Due to the high food price inflation 70 percent of Italians have actually changed their food spending habits, with 35 percent reducing either the quantity or the quality of their purchases. And due to the collapsing national healthcare services, it has been reported that 4.3 million Italians have given up on seeking treatment because of the excessively long waiting lists, in some cases being up to two years.

It is not difficult to see why there is a generalised feeling of deep malaise that permeates the whole of Italian society. It is like that build up of lava before a volcanic eruption. And after being relatively dormant for a long period, the volcano finely erupted on the 3 October with the general strike and mass demonstrations in support of the Palestinians fighting for their very survival. 

There was a genuine feeling of disgust and anger at what the Israeli military was doing to the people of Gaza. The mobilisations were truly monumental and historical in terms of both size and political significance. Gaza proved to be the spark that lit the fire. 

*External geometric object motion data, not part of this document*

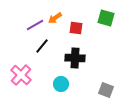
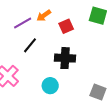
red square: (76, 28) -> (66, 26), turned -32

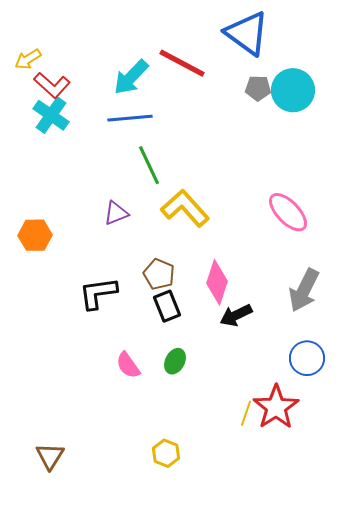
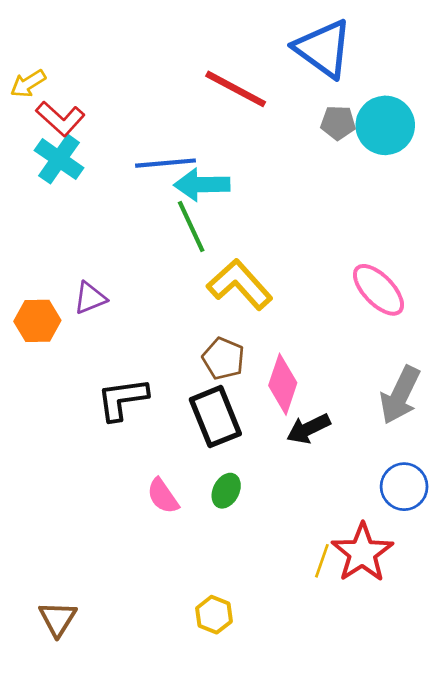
cyan arrow: (131, 77) -> (202, 185), moved, turned 45
purple triangle: (116, 213) -> (90, 298), moved
brown pentagon: (159, 274) -> (223, 359), moved
black rectangle: (167, 306) -> (215, 417), size x1.4

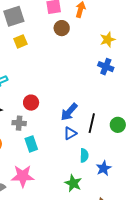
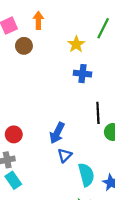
black line: (92, 123) -> (98, 113), moved
cyan rectangle: (31, 144) -> (13, 180), moved
cyan semicircle: (84, 155) -> (86, 175), size x1.5

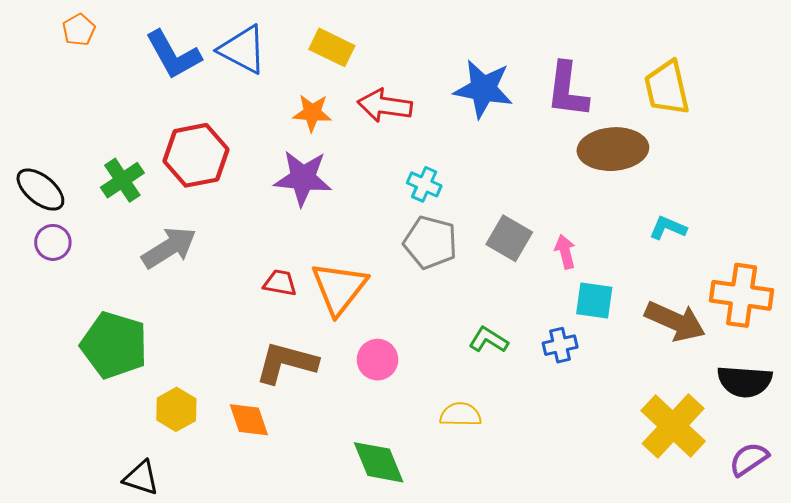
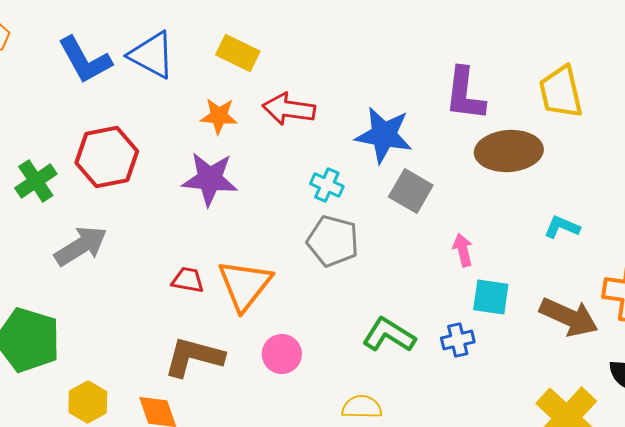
blue star: (483, 89) -> (384, 135), moved
gray square: (509, 238) -> (411, 191), moved
green L-shape: (488, 340) -> (389, 335), size x1.4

Meanwhile, the Meloni government continued to express support for Netanyahu and his genocidal war against the people of Gaza. One also has to note that Italy is the third largest provider of weaponry for Israel, with its armaments industry making fat profits from the war.

The question may therefore be asked as to why the Meloni government is one of the longest lasting since the end of the Second World War. The average duration of a government since 1945 has been around 14 months. Therefore, with her three years in office, Meloni’s is the third longest lasting government of the past 80 years.

After the big mobilisations of October we have had three regional elections in Italy, in the Marche, Calabria, and Tuscany. All of them were marked with record low turnouts, 50 percent in the Marche, 43 percent in Calabria, and 47 percent in Tuscany. The Marche and Calabria saw wins for Meloni, with her coalition winning 52.4 percent and 57 percent respectively. In Tuscany, on the other hand the coalition made up mainly of the Democratic Party and the Five Stars won with close to 54 percent.

These results are an accentuation of what we saw in 2022 in the national elections, with around half the electorate not voting at all, and therefore whichever coalition wins only represents the active support of around one quarter of the electorate.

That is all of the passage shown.